Владимир от скуки включил телевизор. И к своему удивлению, увидел
правила оккупационного режима, написанные по-русски. Владимир пробежался
глазами по строкам текста со смешанным чувством. С одной стороны, ему
хотелось бы обнаружить в них послабление участи простых людей, с другой
- в нем, как в участнике Сопротивления, начинала расти убежденность, что
чем сильнее закручивают гайки анданорцы, тем больше землян вольется в
Сопротивление и тем скорее придет конец их господству. Текст обращения
остался прежним. "Вот так, - с мрачной издевкой подумал Владимир. -
Дождались-таки мы послабления. Теперь в 18.00, стало быть, тоже пускают
текст на русском". Владимир уже собрался было выключить телевизор, но
дальше, прямо на его глазах, картинка сменилась, и начался урок Языка
Покорности. Подобного телевидение России еще не транслировало никогда.
Первая фраза, предлагаемая для изучения, была такой:
"Я - житель покоренной планеты". На ЯП она звучала так: "Фрю тю
глить". "Фрю", стало быть, значило "я", "тю" - вспомогательный глагол
"есть", как в английском, а "глить" - это он как раз и есть житель
покоренной планеты. Осененный внезапной догадкой, Владимир схватил пульт
ДУ и нажал на клавишу телетекста.
- О-го! - вслух вырвалось у него. - Да тут полные правила
анданорского!
Листая их, Владимир узнал массу познавательного. К примеру, в русском
языке можно обратиться к собеседнику на "ты", а можно, для большего
уважения, назвать его на "вы". Когда же мы обращаемся к нескольким
собеседникам, то всегда говорим им "вы". Здесь же имелось три формы
личных местоимений, по их значимости. К примеру, местоимение "я" имело
равную, ущербную и уничижительную форму. Разговаривая, допустим, с
врачом или иным землянином, можно было использовать местоимение "Фрю" в
значении "я". Обращаясь к анданорцам, в зависимости от их статуса или
ситуации, следовало пользоваться ущербным, выражающим умеренную степень
покорности "я", которое звучало как "Ктюх", либо уничижительным,
звучавшим как "Гленди". То есть фразы "Фрю тю глить", "Ктюх тю глить",
"Гленди тю глить" - означали одно и то же: "Я - житель покоренной
планеты". Похоже, когда откроются наши школы, подумал Владимир, это
будет первым, что запишут наши дети в тетради. Алфавит анданорского был
прост - он состоял всего из 10 согласных и 10 гласных букв.

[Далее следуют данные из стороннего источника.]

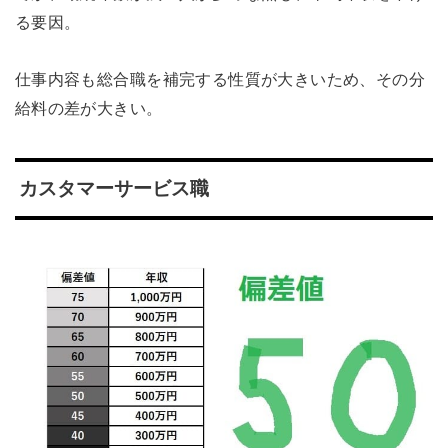
る要因。
仕事内容も総合職を補完する性質が大きいため、その分
給料の差が大きい。
カスタマーサービス職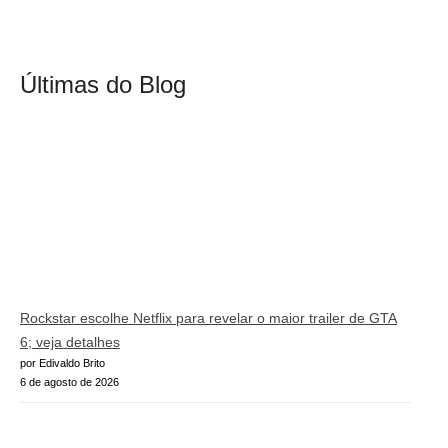
Últimas do Blog
Rockstar escolhe Netflix para revelar o maior trailer de GTA
6; veja detalhes
por Edivaldo Brito
6 de agosto de 2026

Обращение к одному собеседнику - аналог нашего "ты" или уважительного
"вы" - также имелось в трех вариантах: местоимение "ты" имело равную,
превосходящую и воспевающую форму. Как к равному, разумеется, следовало
обращаться к такому же, как ты сам, бедолаге с оккупированной
территории; в превосходящей форме - к тому, кто имел карточку
покорности, если у тебя самого ее еще не было, и к тем из землян, кто
удостоился чести сотрудничать с Империей; в воспевающей, разумеется, к
хозяевам с нашего доброго Анданора. Звучали они так - равное "ты"
звучало "Стети", превосходящее - "Бряти", воспевающее - "Арностра". Как
пример приводилась, будто для издевки, фраза "Я люблю тебя", сказанная
землянином другому землянину: "Фрю ля Стеги". Любить, стало быть, теперь
называлось "ля". Если же у вашей избранницы уже была КП, а у вас, увы,
пока нет или же она активно сотрудничала с Анданором, объясняться с ней
в любви следовало уже так: "Фрю ля Бряти". Владимир с ненавистью
выключил телевизор. "А на рынке, вернее всего, телевизоры теперь будут
снова в цене", - подумалось ему. И ведь многие, очень многие будут учить
этот собачий язык. Чтобы не умереть с голоду. Чтобы устроиться на
работу. Владимиру вновь сделалось жутко. Он почувствовал, насколько
человек, начавший говорить на этом псевдоязыке, скорее всего специально
разработанном для завоеванных планет, незаметно, но стремительно
сделается рабом. Дальше стоит лишь начать думать на нем, и вот тебя уже
и нет. Как за спасательный круг, схватился Владимир за древко кувалды,
которую, словно альтернативу карточке покорности, теперь всюду таскал за
собой по квартире. "Как хорошо, что я в Сопротивлении! - думал он. -
Иначе как заставить себя жить после всего этого..."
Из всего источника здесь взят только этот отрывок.